François was attired in a shiny green doublet, with green hose as well, and a patterned half-length cloak. “I only need a lily pad, Your Majesty,” he said. “To be your true frog.”
Had he worn this just so he could remind me of the frog nickname? He was so sweet, so disarming. He had passed the first test. “I am touched,” I said, truthfully. “And I shall cherish my dear frog.”
“I shall swim in your good graces,” he said. “But I hope to be more than that.”
And so ensued our curious courtship. There were secret picnics, outings, and dinners. The very furtiveness of it was part of its lure. He was gallant, amusing, and humble. In the soft predawn of those summer mornings, I could stretch under my covers and murmur to myself, “Elizabeth, betrothed to a French prince.” The very words, “French prince,” had a magic to them.
Once upon a time there was an English queen who loved a French prince ....
I could still have children. It was not too late. I could embrace all those experiences of womanhood I had denied myself. What had begun as a cynical political gesture on my part—a protracted marriage negotiation between England and France would keep the French from signing a pact with Spain, and if Alençon would fight in the Netherlands at French expense, I then saved money and men—was turning into something more complicated.
I had not reckoned on his wooing in person, I had not reckoned on his being so personable, and I had not reckoned on losing my quasi-official consort to another woman at the same time. There were many things that were right about him. He was a prince, an heir of a royal house. His dignity and his credentials were equal to mine.

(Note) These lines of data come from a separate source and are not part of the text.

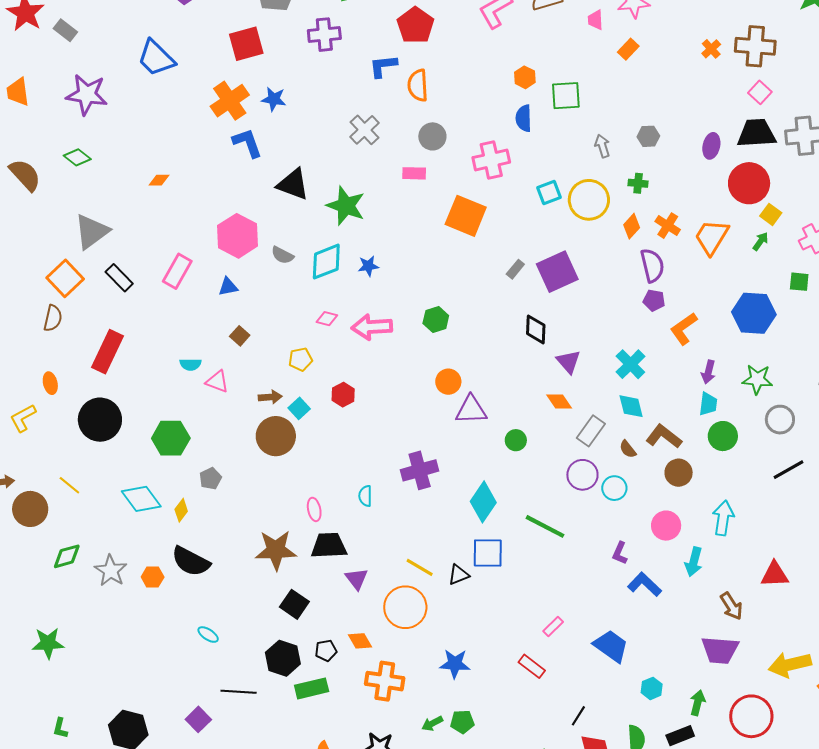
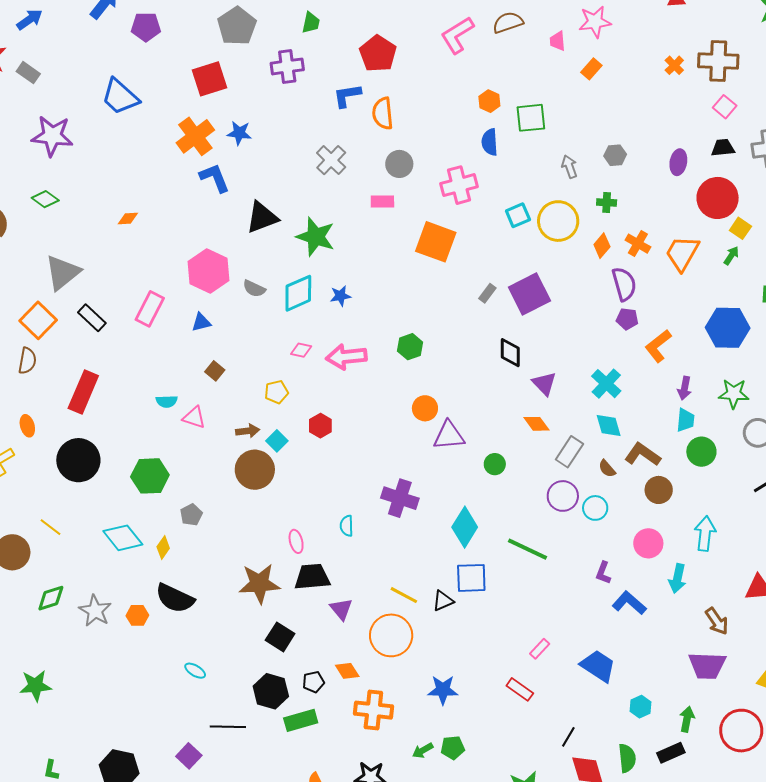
black trapezoid: (756, 133) -> (723, 148), size x0.6
black triangle: (293, 184) -> (262, 217), turned -39
purple cross: (420, 470) -> (400, 498), turned 36

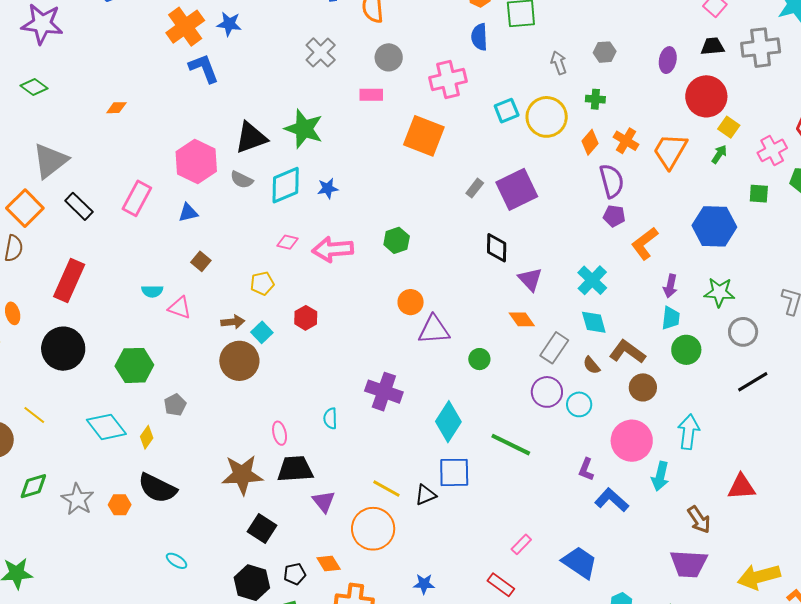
black triangle: (262, 217) -> (251, 138), moved
pink circle: (648, 543) -> (632, 441), size x1.4
blue star: (443, 690) -> (424, 584), size x0.7

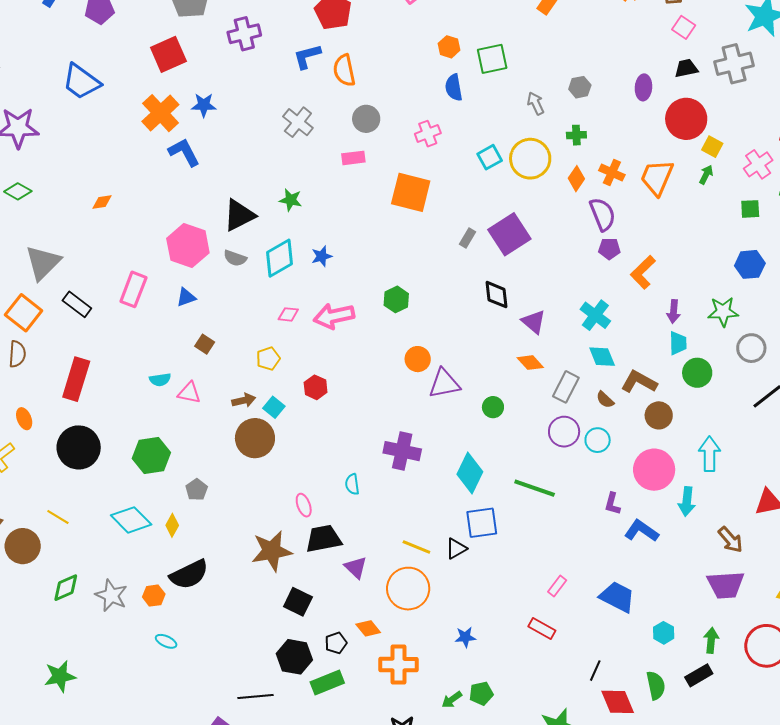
pink cross: (448, 79) -> (428, 134), size x0.7
green star: (304, 129) -> (291, 200), size x0.6
blue hexagon: (714, 226) -> (750, 264), moved, size x0.7
black semicircle: (157, 488) -> (189, 574), turned -45
cyan ellipse: (177, 561) -> (166, 641), moved

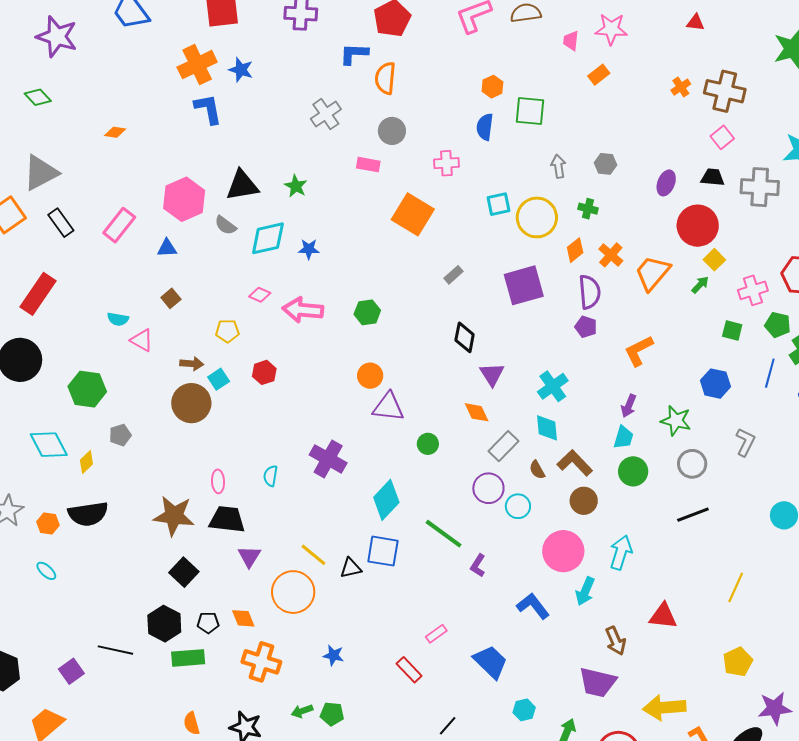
purple square: (509, 234) -> (524, 285), moved
orange L-shape: (643, 272) -> (639, 351), moved
purple L-shape: (612, 504) -> (478, 566), moved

But my council, reflecting the feelings of my people, were not in favor of it. They did not know he was actually here, but they knew he was coming, having granted him a passport. After all these years of urging me to marry for the sake of the succession, suddenly they realized my wisdom in holding back and appreciated the advantages of having a Virgin Queen. Suddenly they could see nothing good about such a union. One of my subjects even had the temerity to write a pamphlet alleging that no young man without nefarious motives would be interested in a woman my age, and that if I had a child I would probably die, since I was too old. He also called Monsieur “an instrument of French uncleanness, a sorcerer by common vice and fame.” Outside my palace walls I could hear taunting voices singing “The Most Strange Wedding of the Frog and the Mouse.”